Not Just Simple Supply and Demand: Five Other Places to Look at to Understand What Prevents Us from Achieving Housing Affordability in the GTA

Not Just Simple Supply and Demand: Five Other Places to Look at to Understand What Prevents Us from Achieving Housing Affordability in the GTA

We tend to discuss the rising unaffordability of housing in our city and tend to focus on supply and demand, and how it drives up the cost of housing and developable land. But while this is the #1 reason, together with the inadequate transit infrastructure, there are other critical areas we should get more attention:

  1. Construction Costs

While construction is a very competitive business, there are factors that make it much more expensive than it has to be.

The two big factors are the result of our regulatory environment. First, mandatory parking. A garage or a parking pad is a minor expense in a large house. (Even though building and maintaining the massive public infrastructure that provides access to that garage is definitely not a small expense!) But in denser developments that require underground parking, parking is a huge expense, with construction costs starting at $40,000-$50,000 per parking space and can go up to $100,000 per parking space in constrained sites or complex soils. And yet, parking is required almost everywhere: even in the heart of downtown Toronto, there hasn’t been a single large building that was allowed to avoid building parking altogether, and elsewhere parking is required (at a reduced rate) even right next to subway stations.

The other significant factor is that high-rise and mid-rise buildings are much more expensive to build than low-rise buildings because their structure has to be concrete instead of wood. However intensification is allowed in relatively few places, and to make the most of these few places it has to be very dense – and as a result expensive to build. What is missing is a smaller scale intensification in many more areas. In the case of mid-rise buildings, the complex restrictions on their form and their small-scale relative to high-rise building make them especially problematic. We discussed that in depth in our series Mid-Rise Buildings that Work.

Another factor is the industry norm of creating fully finished interiors. While there are economies of scale for these works to be done by the developer, they deprive the owners of the ability to save money upfront and finish the spaces gradually as funds become available – a practice that was the norm in the past. The Naked House concept which we wrote about here discusses the potential for a different approach.

  1. Pervasive Single-Family Zoning

Besides the fact that in most of the region it’s impossible to intensify even at a small-scale, it is also mostly forbidden to create secondary units (basement units or freestanding suites) in existing or new houses or build or convert existing buildings to duplexes and triplexes. Allowing these types of units would be very beneficial since while they add few units, they require very little new construction, and also have a negligible impact on the appearance of the neighbourhood.

The City of Toronto has shown remarkable leadership regarding secondary units. The laneway program permits building secondary detached suites as-of-right on certain lots with laneway access. They even got another critical aspect right: parking. Parking requirements would make most potential secondary units impossible because parking spaces are impossible or very expensive to provide; the City eliminated the parking requirements for buildings that add laneway suites (in exchange for preventing the owners from asking for street parking permits if there is a shortage in parking).

Of course, this is still a tiny step.

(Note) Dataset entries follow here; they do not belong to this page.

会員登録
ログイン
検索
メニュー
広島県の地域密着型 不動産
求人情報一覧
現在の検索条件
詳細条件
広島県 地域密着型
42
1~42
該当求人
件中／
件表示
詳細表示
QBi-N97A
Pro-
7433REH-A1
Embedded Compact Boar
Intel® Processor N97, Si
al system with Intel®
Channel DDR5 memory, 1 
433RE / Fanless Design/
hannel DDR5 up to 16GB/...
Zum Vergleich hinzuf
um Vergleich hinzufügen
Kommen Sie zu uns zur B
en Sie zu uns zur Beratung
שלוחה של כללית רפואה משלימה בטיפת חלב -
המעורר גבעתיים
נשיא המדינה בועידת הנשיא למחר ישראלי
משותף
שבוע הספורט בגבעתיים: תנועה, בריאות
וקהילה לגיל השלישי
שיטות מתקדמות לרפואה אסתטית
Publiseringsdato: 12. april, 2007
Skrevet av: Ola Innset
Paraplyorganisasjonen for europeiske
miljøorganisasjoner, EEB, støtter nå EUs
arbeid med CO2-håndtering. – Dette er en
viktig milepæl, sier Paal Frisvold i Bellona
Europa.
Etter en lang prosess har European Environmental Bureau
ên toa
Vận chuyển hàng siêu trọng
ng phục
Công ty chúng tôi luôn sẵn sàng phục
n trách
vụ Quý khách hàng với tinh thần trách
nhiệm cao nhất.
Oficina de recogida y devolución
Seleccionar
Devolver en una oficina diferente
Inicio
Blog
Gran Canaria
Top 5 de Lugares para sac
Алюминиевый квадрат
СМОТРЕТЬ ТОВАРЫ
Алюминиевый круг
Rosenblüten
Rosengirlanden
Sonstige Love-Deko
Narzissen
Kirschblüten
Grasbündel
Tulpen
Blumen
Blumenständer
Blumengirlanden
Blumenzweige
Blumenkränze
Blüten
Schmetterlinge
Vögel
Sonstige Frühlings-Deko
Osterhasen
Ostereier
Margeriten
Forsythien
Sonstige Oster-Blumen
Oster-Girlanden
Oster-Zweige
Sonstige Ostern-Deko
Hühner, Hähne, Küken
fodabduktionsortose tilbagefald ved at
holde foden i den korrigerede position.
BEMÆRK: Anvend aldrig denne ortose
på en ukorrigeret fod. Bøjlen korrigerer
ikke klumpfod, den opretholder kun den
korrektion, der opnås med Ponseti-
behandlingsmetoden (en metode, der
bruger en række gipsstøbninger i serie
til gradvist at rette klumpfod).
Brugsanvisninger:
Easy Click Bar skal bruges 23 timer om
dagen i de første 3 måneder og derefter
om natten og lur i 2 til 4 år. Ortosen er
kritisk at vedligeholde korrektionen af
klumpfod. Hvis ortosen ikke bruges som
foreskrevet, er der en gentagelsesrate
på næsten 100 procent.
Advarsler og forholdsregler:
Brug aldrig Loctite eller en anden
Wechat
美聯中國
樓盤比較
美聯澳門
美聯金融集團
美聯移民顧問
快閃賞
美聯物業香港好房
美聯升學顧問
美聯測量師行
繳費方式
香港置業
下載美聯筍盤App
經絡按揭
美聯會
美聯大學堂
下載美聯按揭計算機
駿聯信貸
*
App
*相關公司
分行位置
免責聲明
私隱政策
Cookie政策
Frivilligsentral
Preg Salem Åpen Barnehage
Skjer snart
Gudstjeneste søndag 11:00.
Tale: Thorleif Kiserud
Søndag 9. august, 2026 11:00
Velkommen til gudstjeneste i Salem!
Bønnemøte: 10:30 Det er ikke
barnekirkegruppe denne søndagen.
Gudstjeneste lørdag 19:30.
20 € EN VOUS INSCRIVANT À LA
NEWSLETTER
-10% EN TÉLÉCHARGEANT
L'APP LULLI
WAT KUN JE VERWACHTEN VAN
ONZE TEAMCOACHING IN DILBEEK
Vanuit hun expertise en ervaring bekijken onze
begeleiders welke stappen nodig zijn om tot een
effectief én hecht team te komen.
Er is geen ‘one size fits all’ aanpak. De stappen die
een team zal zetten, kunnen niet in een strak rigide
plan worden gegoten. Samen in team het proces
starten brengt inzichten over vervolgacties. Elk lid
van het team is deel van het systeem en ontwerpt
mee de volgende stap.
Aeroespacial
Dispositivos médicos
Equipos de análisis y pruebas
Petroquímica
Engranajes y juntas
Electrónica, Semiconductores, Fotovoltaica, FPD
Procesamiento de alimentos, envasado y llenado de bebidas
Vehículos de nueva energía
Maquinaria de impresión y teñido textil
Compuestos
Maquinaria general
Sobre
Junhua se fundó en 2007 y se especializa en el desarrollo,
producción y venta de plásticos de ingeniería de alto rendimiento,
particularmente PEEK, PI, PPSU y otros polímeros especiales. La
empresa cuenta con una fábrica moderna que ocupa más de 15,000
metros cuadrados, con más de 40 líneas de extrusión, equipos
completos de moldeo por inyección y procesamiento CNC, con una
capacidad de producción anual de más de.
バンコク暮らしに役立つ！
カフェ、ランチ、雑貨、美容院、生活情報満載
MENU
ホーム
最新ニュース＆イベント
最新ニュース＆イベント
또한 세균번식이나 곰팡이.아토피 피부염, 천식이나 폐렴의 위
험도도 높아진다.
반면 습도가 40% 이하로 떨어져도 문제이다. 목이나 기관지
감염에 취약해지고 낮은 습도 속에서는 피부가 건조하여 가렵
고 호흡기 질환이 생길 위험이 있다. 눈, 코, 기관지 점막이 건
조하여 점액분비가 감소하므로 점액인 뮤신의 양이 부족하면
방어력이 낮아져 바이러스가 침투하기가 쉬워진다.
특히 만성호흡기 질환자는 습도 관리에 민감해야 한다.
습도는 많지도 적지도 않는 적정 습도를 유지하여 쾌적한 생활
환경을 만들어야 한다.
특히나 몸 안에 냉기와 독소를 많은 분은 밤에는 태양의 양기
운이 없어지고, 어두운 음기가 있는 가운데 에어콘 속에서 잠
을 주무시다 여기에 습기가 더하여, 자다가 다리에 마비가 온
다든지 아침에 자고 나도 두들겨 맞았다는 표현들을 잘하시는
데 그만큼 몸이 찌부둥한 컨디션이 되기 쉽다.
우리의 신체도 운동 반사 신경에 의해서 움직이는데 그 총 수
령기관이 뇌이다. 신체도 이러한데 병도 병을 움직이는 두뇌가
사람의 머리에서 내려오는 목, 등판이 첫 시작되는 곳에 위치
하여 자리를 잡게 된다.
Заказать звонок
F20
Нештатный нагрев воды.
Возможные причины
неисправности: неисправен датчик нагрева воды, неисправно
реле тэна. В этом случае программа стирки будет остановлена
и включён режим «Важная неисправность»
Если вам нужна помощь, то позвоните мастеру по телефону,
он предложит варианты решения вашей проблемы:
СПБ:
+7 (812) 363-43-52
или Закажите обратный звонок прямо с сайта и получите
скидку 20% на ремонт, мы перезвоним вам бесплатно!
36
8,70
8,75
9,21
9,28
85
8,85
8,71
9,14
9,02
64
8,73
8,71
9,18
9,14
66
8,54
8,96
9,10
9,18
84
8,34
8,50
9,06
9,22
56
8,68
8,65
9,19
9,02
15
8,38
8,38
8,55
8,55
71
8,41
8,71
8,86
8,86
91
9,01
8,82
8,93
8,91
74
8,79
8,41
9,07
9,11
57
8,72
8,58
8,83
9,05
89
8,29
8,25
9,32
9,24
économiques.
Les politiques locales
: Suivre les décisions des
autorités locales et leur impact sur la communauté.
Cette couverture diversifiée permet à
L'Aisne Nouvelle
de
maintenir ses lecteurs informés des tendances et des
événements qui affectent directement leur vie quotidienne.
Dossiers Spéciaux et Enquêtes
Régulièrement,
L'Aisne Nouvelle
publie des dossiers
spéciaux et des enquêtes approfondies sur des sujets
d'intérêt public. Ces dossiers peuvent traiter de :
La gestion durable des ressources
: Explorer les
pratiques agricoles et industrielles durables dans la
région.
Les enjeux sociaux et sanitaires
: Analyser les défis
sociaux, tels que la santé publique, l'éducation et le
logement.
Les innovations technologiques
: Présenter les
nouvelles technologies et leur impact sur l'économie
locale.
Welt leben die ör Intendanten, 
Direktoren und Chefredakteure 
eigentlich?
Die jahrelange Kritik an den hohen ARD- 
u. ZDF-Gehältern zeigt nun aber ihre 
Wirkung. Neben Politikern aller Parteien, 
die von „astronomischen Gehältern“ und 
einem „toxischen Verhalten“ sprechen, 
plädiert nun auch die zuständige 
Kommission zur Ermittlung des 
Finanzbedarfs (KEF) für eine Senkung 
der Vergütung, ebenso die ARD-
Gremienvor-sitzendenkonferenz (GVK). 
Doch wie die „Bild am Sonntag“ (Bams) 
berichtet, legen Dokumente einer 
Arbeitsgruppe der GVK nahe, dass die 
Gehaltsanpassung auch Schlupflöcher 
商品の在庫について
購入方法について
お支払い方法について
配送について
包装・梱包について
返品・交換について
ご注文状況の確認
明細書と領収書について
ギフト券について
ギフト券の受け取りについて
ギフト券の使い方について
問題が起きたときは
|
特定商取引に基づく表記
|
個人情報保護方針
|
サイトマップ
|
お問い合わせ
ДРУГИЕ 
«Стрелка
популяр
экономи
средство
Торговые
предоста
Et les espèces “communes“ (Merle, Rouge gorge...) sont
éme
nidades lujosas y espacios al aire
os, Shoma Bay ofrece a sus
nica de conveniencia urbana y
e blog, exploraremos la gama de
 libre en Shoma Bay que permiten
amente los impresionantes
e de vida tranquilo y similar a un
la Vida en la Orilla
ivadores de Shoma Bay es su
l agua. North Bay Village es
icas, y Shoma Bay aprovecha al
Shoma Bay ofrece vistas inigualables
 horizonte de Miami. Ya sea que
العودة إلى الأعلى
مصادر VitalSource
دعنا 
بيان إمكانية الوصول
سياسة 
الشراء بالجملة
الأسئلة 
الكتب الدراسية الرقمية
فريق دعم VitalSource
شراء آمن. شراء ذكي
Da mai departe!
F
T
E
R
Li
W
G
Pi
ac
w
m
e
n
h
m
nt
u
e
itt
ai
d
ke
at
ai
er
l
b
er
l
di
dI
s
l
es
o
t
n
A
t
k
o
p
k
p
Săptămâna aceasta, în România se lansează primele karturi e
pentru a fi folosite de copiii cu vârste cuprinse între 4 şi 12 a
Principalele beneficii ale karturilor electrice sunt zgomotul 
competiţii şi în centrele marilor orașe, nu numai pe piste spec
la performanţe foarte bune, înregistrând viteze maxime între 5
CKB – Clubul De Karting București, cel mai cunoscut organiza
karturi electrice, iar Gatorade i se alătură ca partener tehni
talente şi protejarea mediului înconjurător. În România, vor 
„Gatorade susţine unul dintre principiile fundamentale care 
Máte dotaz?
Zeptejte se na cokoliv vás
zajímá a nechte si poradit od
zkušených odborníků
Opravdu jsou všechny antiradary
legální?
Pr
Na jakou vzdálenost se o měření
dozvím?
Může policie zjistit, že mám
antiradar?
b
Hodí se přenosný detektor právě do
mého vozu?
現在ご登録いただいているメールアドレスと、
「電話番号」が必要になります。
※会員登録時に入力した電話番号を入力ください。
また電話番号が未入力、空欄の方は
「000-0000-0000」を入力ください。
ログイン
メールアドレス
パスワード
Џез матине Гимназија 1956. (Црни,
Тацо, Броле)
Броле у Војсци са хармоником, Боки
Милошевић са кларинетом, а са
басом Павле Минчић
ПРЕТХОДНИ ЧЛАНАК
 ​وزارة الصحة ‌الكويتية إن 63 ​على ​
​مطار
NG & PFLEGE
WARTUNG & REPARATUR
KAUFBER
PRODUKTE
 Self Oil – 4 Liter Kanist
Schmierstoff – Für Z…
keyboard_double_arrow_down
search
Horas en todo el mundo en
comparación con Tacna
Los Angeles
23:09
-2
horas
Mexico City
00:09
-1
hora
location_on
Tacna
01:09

The program is limited geographically, and there are only so many lots with laneway access; more importantly, the most significant potential of secondary detached units lies in coach houses, and those aren’t being discussed at all. And of course, secondary units within the main houses are still impossible to create in most of Toronto and most of the GTA.

 

  1. Condo Fees

Condos can be much more affordable than freehold homes – but the high maintenance fees of condos can make them very expensive to own. In buildings without special amenities the fees usually start at 50 cents per square foot, and in older buildings can be as high as $1.00 per square foot. In a 3-bedroom condo of 1,200 sf, that would mean be between $600 and per month in a new building and almost $1,200 for an older building that is not in very good shape.

Of course, freehold properties also have maintenance requirements, but a 1,200 square feet house would average only $200-$300 per month. So what accounts for the difference?

There are two big reasons. First, large buildings are more complex with elevators, underground garages and HVAC systems that run through the entire building, and their maintenance and replacement are costly. Amenity areas, which are mandated by the municipalities but usually underutilized by the residents, also add to the cost. There is room to reduce those costs with better system selection and design, re-examining the need for abundant amenity spaces, and (again) the need to require parking.

However, there is another factor driving maintenance costs up. Ontario regulations require that besides the money that is necessary for ongoing maintenance, condo boards charge enough to create a reserve fund that takes into account the long-term replacement requirements for all building systems such as elevators, HVAC and the building envelope. Preparing for the future is great in principle, but the requirements are quite strict and might be unnecessary conservative.

As a result, maintenance fees in Ontario and especially the GTA condos tend to be higher than in other cities, making condo living a less appealing choice.

  1. Inflexible Built Environment

Adding density only works well with usable public transit and urbanism – otherwise, it only contributes to congestion and a less appealing environment. A small portion of the GTA already has both usable transit and good urbanism, but most areas lack both. Both transit and urbanism can be introduced –in the right circumstances.

With new transit, intensification can work in places that can be completely transformed. For example, the Vaughan Metropolitan Centre area, originally a typical car-oriented industrial and commercial zone, recently received a new subway station and it is being transformed not only with new development but also with the introduction of a new walkable street network and parks. However, it could only be transformed so thoroughly because it was made of large non-residential lots and had no immediate neighbours to oppose it.

It can work much more cheaply if the area has good ‘urban bones’. A good example is Eglinton West, where an LRT is being built and the area is being intensified with new development. It works to improve the area because this is a mid-century suburb with a street grid that makes walking easy, and there are commercial uses on the main street that can provide urban amenities.

However, most of the built-up area in the GTA was built after the fifties and were designed only for driving. The major streets are very wide and usually have residential lots backing into them, with occasional commercial lots that can be redeveloped but wouldn’t be able them to create continuous street-fronting retail. Local streets are usually indirect, making even walking to potential transit on the major streets hard – which also makes providing good transit in those areas harder. In those newer suburbs, even places where you are just a short bus ride away from a railway station, won’t accommodate intensification easily, and that will pose a big challenge in the next few decades.

  1. “Must Own a House with a Backyard” State-of-Mind

The GTA has long ago outgrown the small city phase where it was geometrically feasible for almost every family to live in a large detached house with a backyard and still enjoy bearable commute times.

While there is more openness for denser living amongst the childless, there is still a mentality that it is almost child abuse to not raise your children with a backyard. Regardless of the broader consequences, we find this mindset of preferring a house over a compact environment very selective since after a few years of enjoying the backyard, instead of becoming independent, when the children become teenagers they remain completely dependent on their parents to get anywhere.

And this idea is not only prevalent amongst the homebuyers; many policy-makers share the same mindset, which is one of the big reasons that issues 1-3 are not easy to solve. At the end of the day, no matter how many new condo units we will build and how much investment we make in transit, the region won’t become affordable for families as long as we believe that the only “proper” way to raise children is in a house with a backyard.